Former Prime Minister Gordon Brown called on the Treasury Select Committee to investigate. Tax Policy Associates analyst Dan Neidle described the VAT arrangement as “improper,” a label Flutter disputes.
When Liberal Democrat leader Ed Davey asked Prime Minister Keir Starmer whether the government would act to stop gambling companies moving profits offshore, Starmer did not respond.
Sky Bet’s marketing spend in 2024 was £135 million. Betfred is a comparably sized operator. At that scale, even small differences in tax treatment can lead to large savings.
The Financial Pressure on UK Operators
Flutter projected a pre-mitigation hit of about £230 million to its earnings in 2026 due to the tax changes. In 2027, that figure rises to £540 million.
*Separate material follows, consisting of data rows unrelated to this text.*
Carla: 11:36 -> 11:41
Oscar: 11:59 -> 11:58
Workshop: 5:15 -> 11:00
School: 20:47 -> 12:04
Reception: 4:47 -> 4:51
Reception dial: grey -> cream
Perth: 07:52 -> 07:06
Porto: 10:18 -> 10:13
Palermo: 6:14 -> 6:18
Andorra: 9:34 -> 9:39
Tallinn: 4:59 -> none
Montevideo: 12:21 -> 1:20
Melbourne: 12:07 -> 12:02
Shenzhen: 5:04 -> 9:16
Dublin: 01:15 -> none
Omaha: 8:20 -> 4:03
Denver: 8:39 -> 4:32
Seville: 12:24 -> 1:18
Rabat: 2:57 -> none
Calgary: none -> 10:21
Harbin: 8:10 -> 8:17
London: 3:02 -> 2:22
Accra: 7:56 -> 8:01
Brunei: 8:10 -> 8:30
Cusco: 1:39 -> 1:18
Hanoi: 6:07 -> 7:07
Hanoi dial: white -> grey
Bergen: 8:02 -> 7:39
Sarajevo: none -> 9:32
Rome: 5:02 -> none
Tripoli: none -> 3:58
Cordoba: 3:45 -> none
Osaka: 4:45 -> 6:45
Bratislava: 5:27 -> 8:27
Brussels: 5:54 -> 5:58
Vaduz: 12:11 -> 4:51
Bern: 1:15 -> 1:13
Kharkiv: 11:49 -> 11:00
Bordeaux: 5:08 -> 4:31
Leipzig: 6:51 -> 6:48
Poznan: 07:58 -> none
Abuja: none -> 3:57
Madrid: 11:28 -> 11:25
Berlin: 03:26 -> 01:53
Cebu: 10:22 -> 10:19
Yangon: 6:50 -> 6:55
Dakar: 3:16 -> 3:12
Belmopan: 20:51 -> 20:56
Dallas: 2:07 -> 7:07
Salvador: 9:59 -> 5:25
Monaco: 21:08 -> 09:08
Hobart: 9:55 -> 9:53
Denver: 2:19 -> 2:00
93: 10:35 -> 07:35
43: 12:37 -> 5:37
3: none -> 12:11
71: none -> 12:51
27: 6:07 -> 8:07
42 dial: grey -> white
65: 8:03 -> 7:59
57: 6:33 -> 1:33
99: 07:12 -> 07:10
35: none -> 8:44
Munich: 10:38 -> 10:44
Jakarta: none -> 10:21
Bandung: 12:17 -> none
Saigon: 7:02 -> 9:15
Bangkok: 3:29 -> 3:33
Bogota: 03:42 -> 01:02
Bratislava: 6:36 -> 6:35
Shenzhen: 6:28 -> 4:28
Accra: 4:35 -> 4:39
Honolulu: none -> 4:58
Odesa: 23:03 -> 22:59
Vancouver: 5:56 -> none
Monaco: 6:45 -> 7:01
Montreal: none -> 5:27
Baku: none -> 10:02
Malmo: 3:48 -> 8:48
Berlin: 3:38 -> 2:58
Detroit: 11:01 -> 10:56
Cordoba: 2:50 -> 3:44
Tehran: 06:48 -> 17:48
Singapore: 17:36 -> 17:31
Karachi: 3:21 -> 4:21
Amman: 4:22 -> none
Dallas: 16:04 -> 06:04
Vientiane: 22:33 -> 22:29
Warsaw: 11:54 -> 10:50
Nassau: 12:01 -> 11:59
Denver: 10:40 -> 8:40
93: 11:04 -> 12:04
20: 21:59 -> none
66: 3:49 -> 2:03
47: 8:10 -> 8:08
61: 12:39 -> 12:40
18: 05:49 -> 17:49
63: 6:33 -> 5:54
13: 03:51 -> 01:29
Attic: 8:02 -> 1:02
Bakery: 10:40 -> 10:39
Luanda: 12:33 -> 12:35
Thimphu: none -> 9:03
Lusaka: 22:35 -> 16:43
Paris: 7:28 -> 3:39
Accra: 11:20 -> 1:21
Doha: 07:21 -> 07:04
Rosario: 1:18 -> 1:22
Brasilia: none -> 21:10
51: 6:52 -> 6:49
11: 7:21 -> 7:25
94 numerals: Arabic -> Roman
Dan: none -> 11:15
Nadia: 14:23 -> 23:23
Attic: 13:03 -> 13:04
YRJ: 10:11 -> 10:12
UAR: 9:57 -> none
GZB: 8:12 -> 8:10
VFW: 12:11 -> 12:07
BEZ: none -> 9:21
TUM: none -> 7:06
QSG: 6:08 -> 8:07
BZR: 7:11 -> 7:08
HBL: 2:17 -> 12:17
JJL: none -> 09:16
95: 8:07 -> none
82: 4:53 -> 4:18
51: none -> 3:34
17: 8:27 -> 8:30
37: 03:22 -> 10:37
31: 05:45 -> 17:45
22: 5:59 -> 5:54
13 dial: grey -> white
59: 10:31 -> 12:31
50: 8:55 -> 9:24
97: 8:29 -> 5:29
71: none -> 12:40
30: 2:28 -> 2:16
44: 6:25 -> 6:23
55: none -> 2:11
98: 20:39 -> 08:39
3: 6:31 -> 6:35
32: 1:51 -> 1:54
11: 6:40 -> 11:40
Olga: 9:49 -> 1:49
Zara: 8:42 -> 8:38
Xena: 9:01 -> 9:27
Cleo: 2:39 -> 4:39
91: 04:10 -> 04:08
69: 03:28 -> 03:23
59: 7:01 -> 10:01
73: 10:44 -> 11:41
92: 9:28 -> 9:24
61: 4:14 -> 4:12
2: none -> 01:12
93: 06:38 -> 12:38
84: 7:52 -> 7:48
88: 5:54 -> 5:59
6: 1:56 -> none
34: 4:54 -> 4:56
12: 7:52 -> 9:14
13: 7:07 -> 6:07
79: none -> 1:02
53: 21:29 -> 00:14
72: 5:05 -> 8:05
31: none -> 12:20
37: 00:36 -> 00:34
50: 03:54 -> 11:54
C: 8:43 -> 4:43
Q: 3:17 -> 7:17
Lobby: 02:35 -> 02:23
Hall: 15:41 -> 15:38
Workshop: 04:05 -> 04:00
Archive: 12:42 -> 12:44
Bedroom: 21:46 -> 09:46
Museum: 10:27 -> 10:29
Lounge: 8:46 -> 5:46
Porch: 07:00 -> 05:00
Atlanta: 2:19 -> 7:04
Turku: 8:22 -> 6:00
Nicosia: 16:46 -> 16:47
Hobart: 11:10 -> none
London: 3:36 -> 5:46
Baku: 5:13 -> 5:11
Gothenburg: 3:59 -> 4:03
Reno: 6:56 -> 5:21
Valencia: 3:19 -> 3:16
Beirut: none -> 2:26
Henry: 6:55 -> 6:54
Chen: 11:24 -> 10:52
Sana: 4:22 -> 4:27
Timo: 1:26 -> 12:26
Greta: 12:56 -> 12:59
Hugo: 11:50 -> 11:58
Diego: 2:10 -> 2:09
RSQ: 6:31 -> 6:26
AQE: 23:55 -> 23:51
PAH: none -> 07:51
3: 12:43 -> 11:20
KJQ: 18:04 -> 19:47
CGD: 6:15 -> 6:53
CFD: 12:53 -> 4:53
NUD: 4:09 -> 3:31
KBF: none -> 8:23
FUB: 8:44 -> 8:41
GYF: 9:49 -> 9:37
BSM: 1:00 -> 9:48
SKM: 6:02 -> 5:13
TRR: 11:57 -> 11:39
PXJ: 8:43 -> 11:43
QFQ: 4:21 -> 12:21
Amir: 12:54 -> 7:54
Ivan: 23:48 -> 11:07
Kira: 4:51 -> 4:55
Flutter’s UK and Ireland chief executive Kevin Harrington said the UK’s remote gaming duty is now above countries like the Netherlands, where a recent tax increase led to a rise in illegal gambling and a fall in government receipts.
Fred Done has spent the past year arguing that taxing UK operators too heavily will push customers toward unregulated offshore alternatives. He told the BBC in October that there are “plenty of bookmakers offshore who happen to take the bets, who don’t pay anything to this country.”
Betfred chief executive Joanne Whittaker said she was “stupid and naive” to think the company’s high street betting shops would be protected from tax rises. She said there are “people in the Treasury who don’t understand our business.”
Betfred has about 1,273 UK betting shops. Done warned that 300 were already loss-making before the budget. He said a tax rise could make the entire retail operation unviable, potentially resulting in 7,500 job losses.
Britain’s high street betting sector has been shrinking for years, falling from almost 10,000 shops in 2017 to about 6,668 today. Operators have been using online revenues to keep loss-making retail shops open, but the new tax rates on digital operations put that model under pressure.